So, how do you encourage your child to put his or her thoughts down on paper, without making it seem like homework? Journalling can be an incredibly enriching and empowering activity for kids and, just as with adults, it’s important to find the right type of journal for each child.
Writing a dream journal not only helps kids get in touch with their subconscious storylines, but also enhances their creative writing abilities. One of our recent blog contributors (see Peek Inside… Maeve’s Dream Keepers for more) recently suggested taking this sort of journal one step further, and actually writing sequels for last night’s dreams. This is a great way for your children to explore how they would handle the situation and to craft a creative ending to the experience.
“Dear Diary” Journals
Having a place to record one’s secrets is important at any age, but especially when you’re young and need to explore your own feelings when you can’t quite put words to them.
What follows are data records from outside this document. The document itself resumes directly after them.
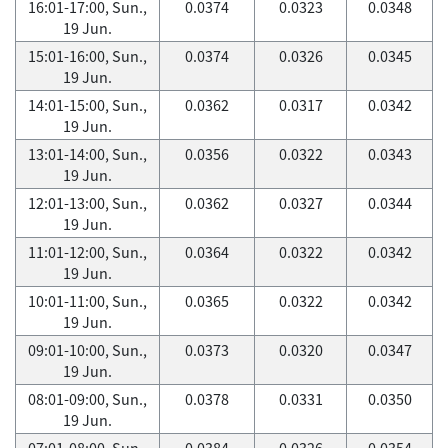
16:01-17:00, Sun.,
0.0374
0.0323
0.0348
19 Jun.
15:01-16:00, Sun.,
0.0374
0.0326
0.0345
19 Jun.
14:01-15:00, Sun.,
0.0362
0.0317
0.0342
19 Jun.
13:01-14:00, Sun.,
0.0356
0.0322
0.0343
19 Jun.
12:01-13:00, Sun.,
0.0362
0.0327
0.0344
19 Jun.
11:01-12:00, Sun.,
0.0364
0.0322
0.0342
19 Jun.
10:01-11:00, Sun.,
0.0365
0.0322
0.0342
19 Jun.
09:01-10:00, Sun.,
0.0373
0.0320
0.0347
19 Jun.
08:01-09:00, Sun.,
0.0378
0.0331
0.0350
19 Jun.
07:01-08:00, Sun.,
0.0384
0.0326
0.0354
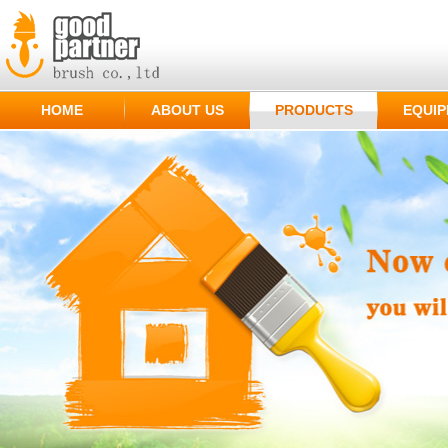
HOME
ABOUT US
PRODUCTS
EQUI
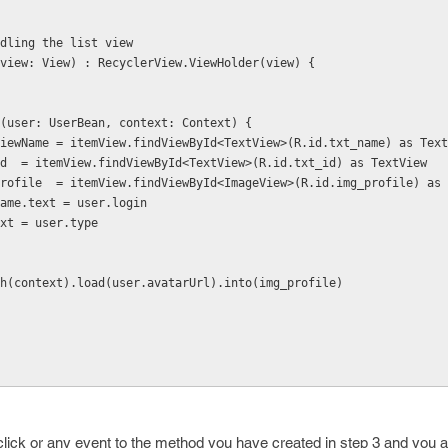
hodling the list view
er(view: View) : RecyclerView.ViewHolder(view) {
dItems(user: UserBean, context: Context) {
 val textViewName = itemView.findViewById<TextView>(R.id.txt_name) as Tex
 val txt_id  = itemView.findViewById<TextView>(R.id.txt_id) as TextView
 val img_profile  = itemView.findViewById<ImageView>(R.id.img_profile) a
extViewName.text = user.login
t_id.text = user.type
 Glide.with(context).load(user.avatarUrl).into(img_profile)
lick or any event to the method you have created in step 3 and you 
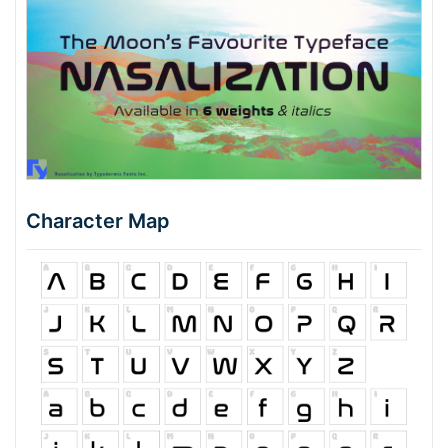
Character Map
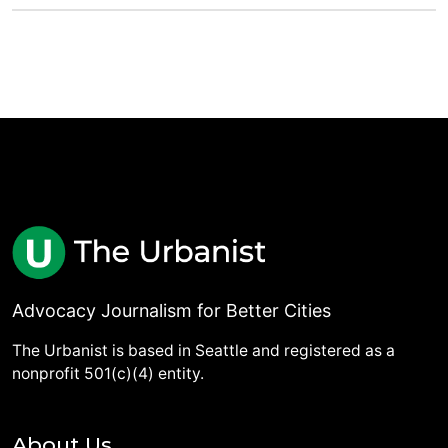
Advocacy Journalism for Better Cities
The Urbanist is based in Seattle and registered as a
nonprofit 501(c)(4) entity.
About Us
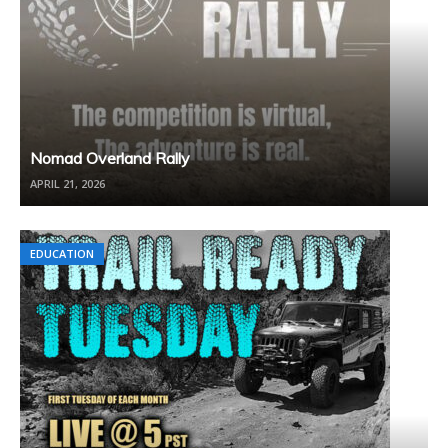
Nomad Overland Rally
APRIL 21, 2026
EDUCATION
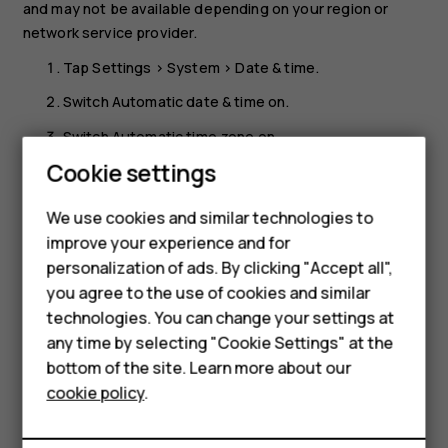
and may not be available depending on your region or
network service provider.
Tap
Settings
>
System
>
Date & time
.
Switch
Automatic date & time
on.
Switch
Automatic time zone
on.
Smartphones
Cookie settings
Change the clock to the 24-hour format
Feature phones
Tap
Settings
>
System
>
Date & time
, and switch
Use 24-
We use cookies and similar technologies to
hour format
on.
improve your experience and for
Phones for kids
personalization of ads. By clicking "Accept all",
Accessories
you agree to the use of cookies and similar
technologies. You can change your settings at
HMD Terra M
any time by selecting "Cookie Settings" at the
bottom of the site. Learn more about our
For business
Did you find this helpful?
cookie policy
.
Tablets
Yes
No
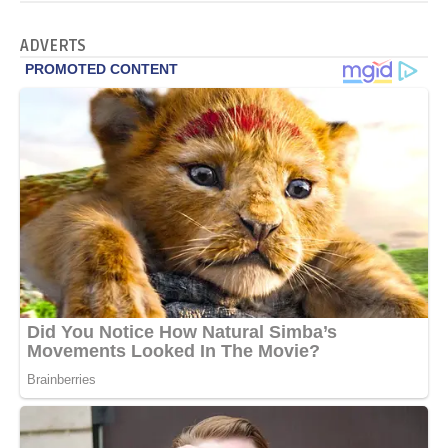
ADVERTS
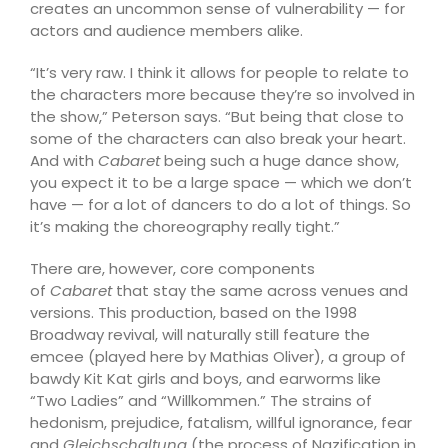
creates an uncommon sense of vulnerability — for
actors and audience members alike.
“It’s very raw. I think it allows for people to relate to
the characters more because they’re so involved in
the show,” Peterson says. “But being that close to
some of the characters can also break your heart.
And with
Cabaret
being such a huge dance show,
you expect it to be a large space — which we don’t
have — for a lot of dancers to do a lot of things. So
it’s making the choreography really tight.”
There are, however, core components
of
Cabaret
that stay the same across venues and
versions. This production, based on the 1998
Broadway revival, will naturally still feature the
emcee (played here by Mathias Oliver), a group of
bawdy Kit Kat girls and boys, and earworms like
“Two Ladies” and “Willkommen.” The strains of
hedonism, prejudice, fatalism, willful ignorance, fear
and
Gleichschaltung
(the process of Nazification in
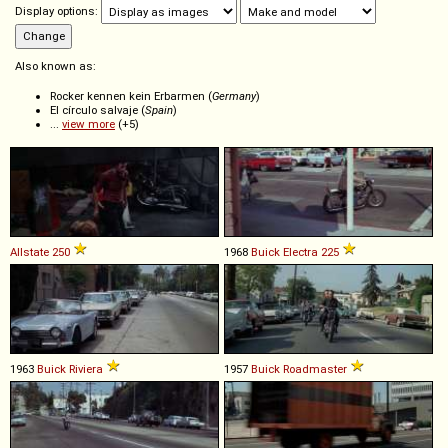
Display options:
Also known as:
Rocker kennen kein Erbarmen (
Germany
)
El círculo salvaje (
Spain
)
...
view more
(+5)
Allstate
250
1968
Buick
Electra
225
1963
Buick
Riviera
1957
Buick
Roadmaster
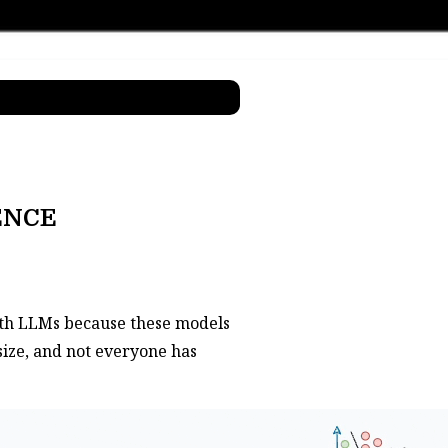
ENCE
with LLMs because these models
size, and not everyone has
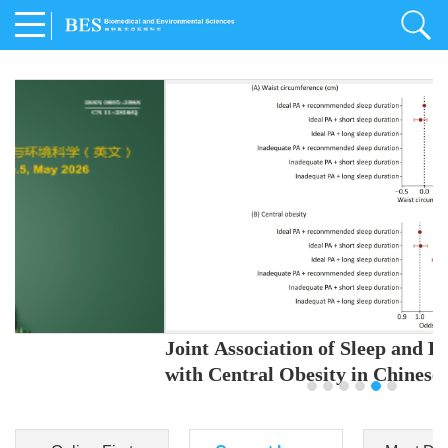
Joint Association of Sleep and Physical Activity
with Central Obesity in Chinese Adults
Youjing Zhang
,
Meiling Hu
,
Ziyi Yang
,
Jianxin Li
,
Jie Cao
,
Jichun Chen
,
Fangchao Liu
,
Keyong Huang
,
Hongfan Li
,
Chong Shen
,
Dongsheng Hu
,
Xiaoqing Liu
,
Shujun Gu
,
Ling Yu
,
Jianfeng Huang
,
Xiangfeng Lu
,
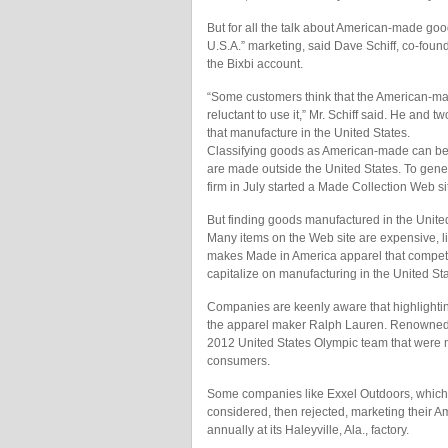
But for all the talk about American-made good
U.S.A.” marketing, said Dave Schiff, co-fou
the Bixbi account.
“Some customers think that the American-m
reluctant to use it,” Mr. Schiff said. He and t
that manufacture in the United States.
Classifying goods as American-made can be 
are made outside the United States. To gener
firm in July started a Made Collection Web s
But finding goods manufactured in the United
Many items on the Web site are expensive, l
makes Made in America apparel that competes
capitalize on manufacturing in the United Sta
Companies are keenly aware that highlightin
the apparel maker Ralph Lauren. Renowned fo
2012 United States Olympic team that were m
consumers.
Some companies like Exxel Outdoors, which
considered, then rejected, marketing their 
annually at its Haleyville, Ala., factory.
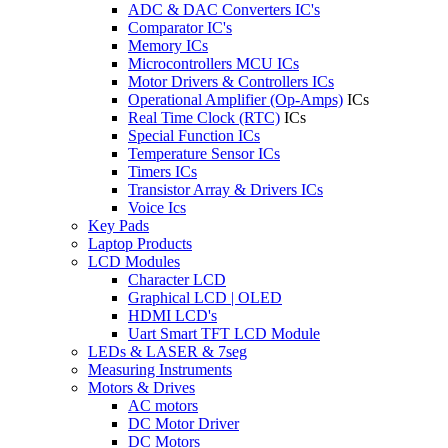
ADC & DAC Converters IC's
Comparator IC's
Memory ICs
Microcontrollers MCU ICs
Motor Drivers & Controllers ICs
Operational Amplifier (Op-Amps)
ICs
Real Time Clock (RTC)
ICs
Special Function ICs
Temperature Sensor ICs
Timers ICs
Transistor Array & Drivers ICs
Voice Ics
Key Pads
Laptop Products
LCD Modules
Character LCD
Graphical LCD | OLED
HDMI LCD's
Uart Smart TFT LCD Module
LEDs & LASER & 7seg
Measuring Instruments
Motors & Drives
AC motors
DC Motor Driver
DC Motors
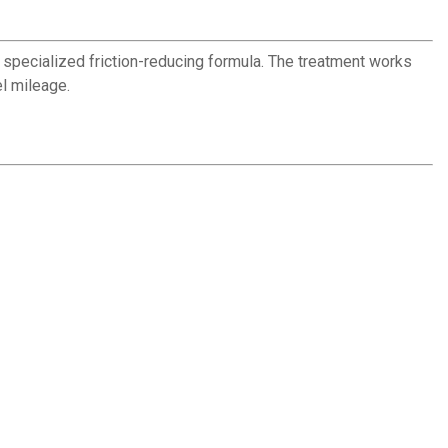
a specialized friction-reducing formula. The treatment works
el mileage.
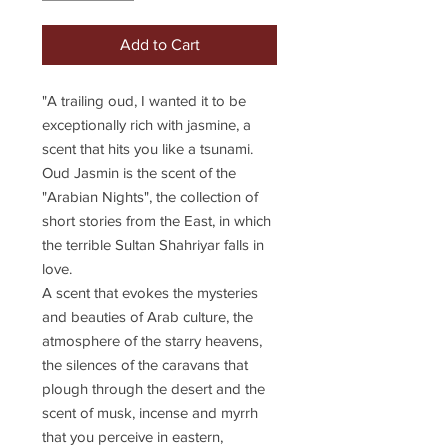
Add to Cart
"A trailing oud, I wanted it to be
exceptionally rich with jasmine, a
scent that hits you like a tsunami.
Oud Jasmin is the scent of the
"Arabian Nights", the collection of
short stories from the East, in which
the terrible Sultan Shahriyar falls in
love.
A scent that evokes the mysteries
and beauties of Arab culture, the
atmosphere of the starry heavens,
the silences of the caravans that
plough through the desert and the
scent of musk, incense and myrrh
that you perceive in eastern,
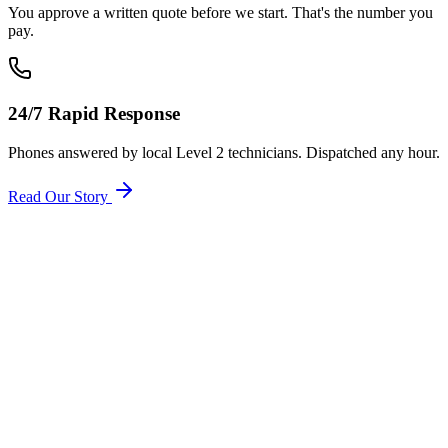
You approve a written quote before we start. That's the number you
pay.
24/7 Rapid Response
Phones answered by local Level 2 technicians. Dispatched any hour.
Read Our Story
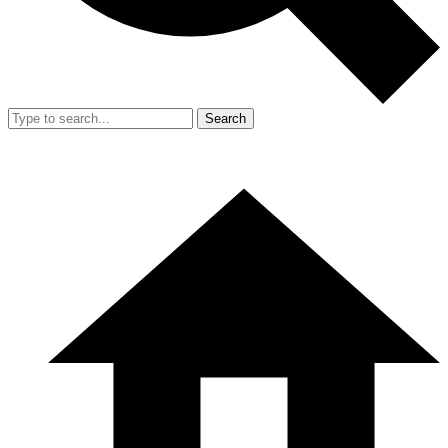
Search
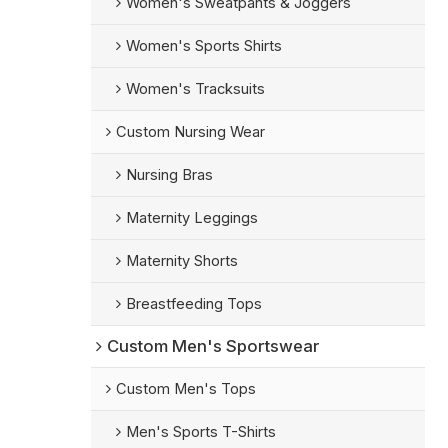
Women's Sweatpants & Joggers
Women's Sports Shirts
Women's Tracksuits
Custom Nursing Wear
Nursing Bras
Maternity Leggings
Maternity Shorts
Breastfeeding Tops
Custom Men's Sportswear
Custom Men's Tops
Men's Sports T-Shirts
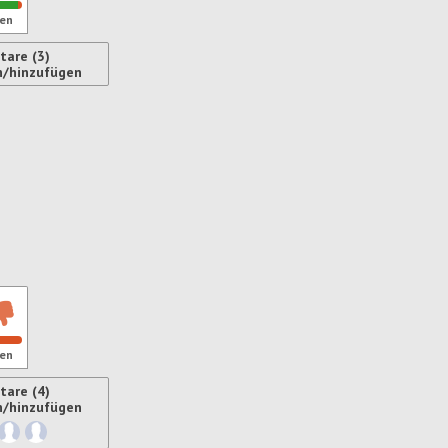
en
are (3)
n/hinzufügen
ren
en
are (4)
n/hinzufügen
ren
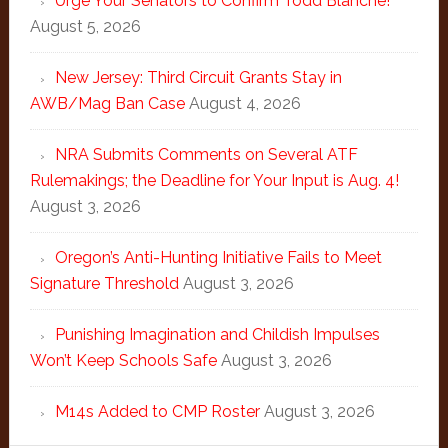
Urge Your Senators to Confirm Todd Blanche!
August 5, 2026
New Jersey: Third Circuit Grants Stay in
AWB/Mag Ban Case
August 4, 2026
NRA Submits Comments on Several ATF
Rulemakings; the Deadline for Your Input is Aug. 4!
August 3, 2026
Oregon’s Anti-Hunting Initiative Fails to Meet
Signature Threshold
August 3, 2026
Punishing Imagination and Childish Impulses
Won’t Keep Schools Safe
August 3, 2026
M14s Added to CMP Roster
August 3, 2026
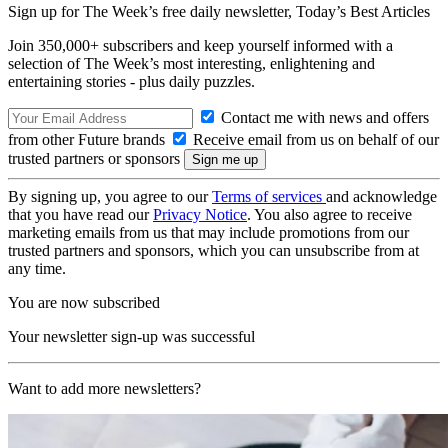
Sign up for The Week’s free daily newsletter,
Today’s Best Articles
Join 350,000+ subscribers and keep yourself informed with a
selection of The Week’s most interesting, enlightening and
entertaining stories - plus daily puzzles.
Contact me with news and offers
from other Future brands
Receive email from us on behalf of our
trusted partners or sponsors
By signing up, you agree to our
Terms of services
and acknowledge
that you have read our
Privacy Notice
. You also agree to receive
marketing emails from us that may include promotions from our
trusted partners and sponsors, which you can unsubscribe from at
any time.
You are now subscribed
Your newsletter sign-up was successful
Want to add more newsletters?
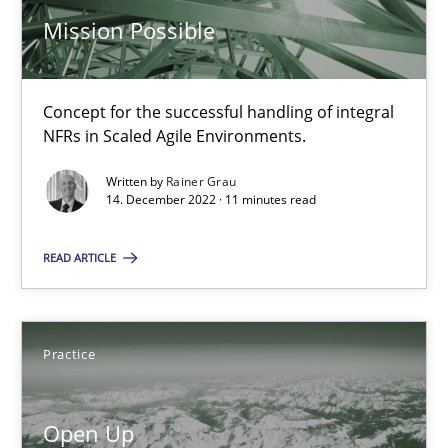
30.07.2014
Mission Possible
21 minutes
Concept for the successful handling of integral
NFRs in Scaled Agile Environments.
Requirements Engineering in Job Offers
Written by
Rainer Grau
Who works in RE and what competences do they need, particularl
14. December 2022 · 11 minutes read
READ ARTICLE
Cross-discipline
Andrea Herrmann
Practice
Maya Daneva
Chong Wang
Open Up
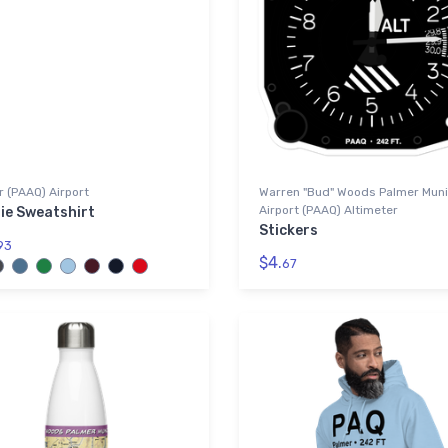
 (PAAQ) Airport
Warren "Bud" Woods Palmer Muni
Airport (PAAQ) Altimeter
ie Sweatshirt
Stickers
93
$4.
67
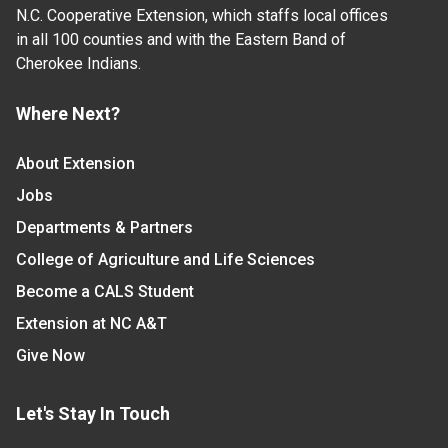
N.C. Cooperative Extension, which staffs local offices
in all 100 counties and with the Eastern Band of
Cherokee Indians.
Where Next?
About Extension
Jobs
Departments & Partners
College of Agriculture and Life Sciences
Become a CALS Student
Extension at NC A&T
Give Now
Let's Stay In Touch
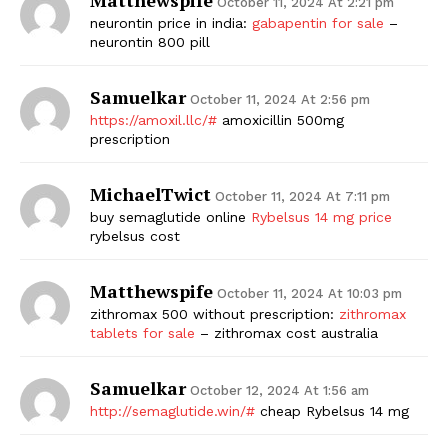
October 11, 2024 At 2:21 pm
neurontin price in india:
gabapentin for sale
–
neurontin 800 pill
Samuelkar
October 11, 2024 At 2:56 pm
https://amoxil.llc/#
amoxicillin 500mg
prescription
MichaelTwict
October 11, 2024 At 7:11 pm
buy semaglutide online
Rybelsus 14 mg price
rybelsus cost
Matthewspife
October 11, 2024 At 10:03 pm
zithromax 500 without prescription:
zithromax
tablets for sale
– zithromax cost australia
Samuelkar
October 12, 2024 At 1:56 am
http://semaglutide.win/#
cheap Rybelsus 14 mg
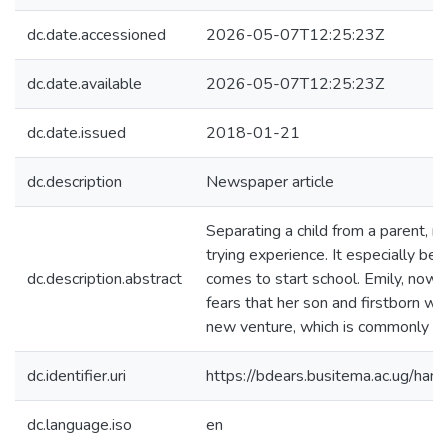
dc.date.accessioned
2026-05-07T12:25:23Z
dc.date.available
2026-05-07T12:25:23Z
dc.date.issued
2018-01-21
dc.description
Newspaper article
Separating a child from a parent, m
trying experience. It especially be
dc.description.abstract
comes to start school. Emily, now 
fears that her son and firstborn w
new venture, which is commonly cal
dc.identifier.uri
https://bdears.busitema.ac.ug/h
dc.language.iso
en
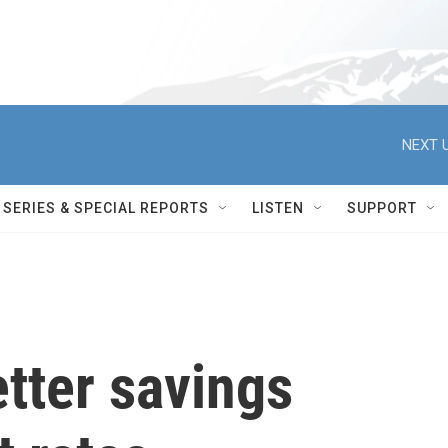
NEXT U
SERIES & SPECIAL REPORTS
LISTEN
SUPPORT
tter savings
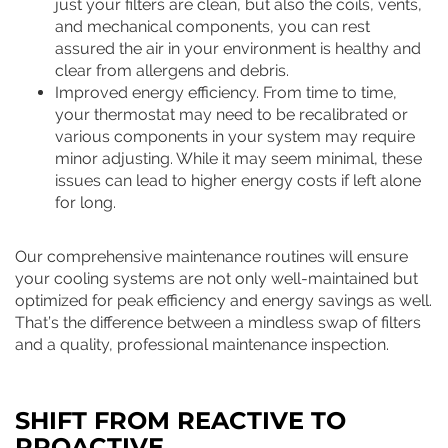
just your filters are clean, but also the coils, vents,
and mechanical components, you can rest
assured the air in your environment is healthy and
clear from allergens and debris.
Improved energy efficiency. From time to time,
your thermostat may need to be recalibrated or
various components in your system may require
minor adjusting. While it may seem minimal, these
issues can lead to higher energy costs if left alone
for long.
Our comprehensive maintenance routines will ensure
your cooling systems are not only well-maintained but
optimized for peak efficiency and energy savings as well.
That’s the difference between a mindless swap of filters
and a quality, professional maintenance inspection.
SHIFT FROM REACTIVE TO
PROACTIVE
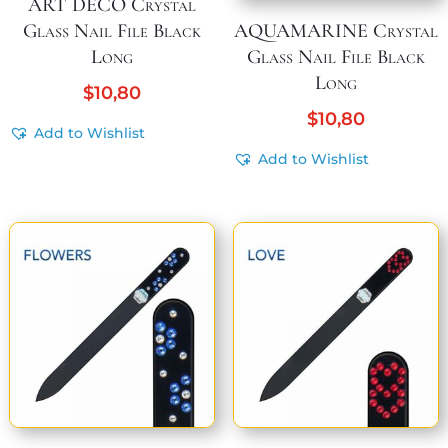
ART DECO Crystal
Glass Nail File Black
AQUAMARINE Crystal
Long
Glass Nail File Black
Long
$
10,80
$
10,80
Add to Wishlist
Add to Wishlist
For your children, a journal can help them to process and think freely; it encourages problem solving and trusting their intuition. The key here is to make sure you really do respect that this is a private place for your child – it is a friend, a confidant and a mentor, but not one that you can ask for insight without permission.
Children are collectors. One of the joys of being a kid is an insatiable curiosity of the world around, which leads to wanting to save all the neat and eye-catching things seen during the course of a day. Encourage your child to keep a small journal in his or her backpack, and you’ll be amazed by the intuitive way he or she will use it to capture thoughts, feelings and experiences, not mention to store mementos found along the way!
Great fun at any age, art journals are especially effective with youngsters who haven’t quite developed their written skills. Working on an art journal gives your kids an outlet for their feelings and creativity while providing an interactive activity that you can enjoy together. Whether drawing a recent experience or a favourite character, or simply experimenting with shapes and colours, your children will always have a medium on hand for their creations, and the journal itself will become a wonderful piece of art to look back on in the years to come!
JournalBuddies.com is a great online source for inspiration, tips and support, offering prompts to help get started and updated articles for parents and teachers.
Cute ideas! When I was a child and young teenager I used to keep journals where I would write to my favourite TV show characters and tell them how my day went, pretending that they were my friends and I was writing letters to them. They’re embarrassing but I just can’t being myself to get rid of them!!!
That’s a great idea, actually! It’s always helpful to have some sort of audience when writing, and fictional television characters are definitely one we hadn’t thought of before!
The Paperblanks® Team
I used to write long stories/novels when I was a child. If I’d had journals like Paperblanks, I should’ve had them still! Definitely giving one to my child in the future!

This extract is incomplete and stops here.